Work instructions =>
Show all lines below holding the string "that".

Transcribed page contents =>
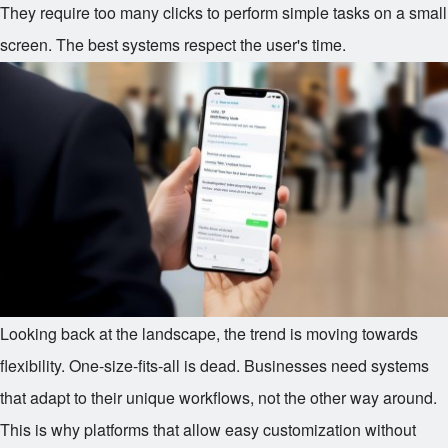
They require too many clicks to perform simple tasks on a small
screen. The best systems respect the user's time.
Looking back at the landscape, the trend is moving towards
flexibility. One-size-fits-all is dead. Businesses need systems
that adapt to their unique workflows, not the other way around.
This is why platforms that allow easy customization without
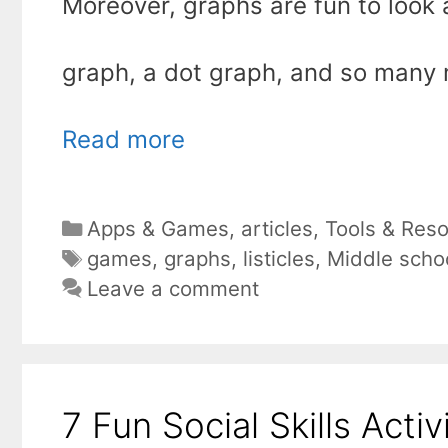
Moreover, graphs are fun to look a
graph, a dot graph, and so many m
Read more
Categories
Apps & Games
,
articles
,
Tools & Res
Tags
games
,
graphs
,
listicles
,
Middle scho
Leave a comment
7 Fun Social Skills Acti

Written response =>
that adapt to their unique workflows, not the other way around.
This is why platforms that allow easy customization without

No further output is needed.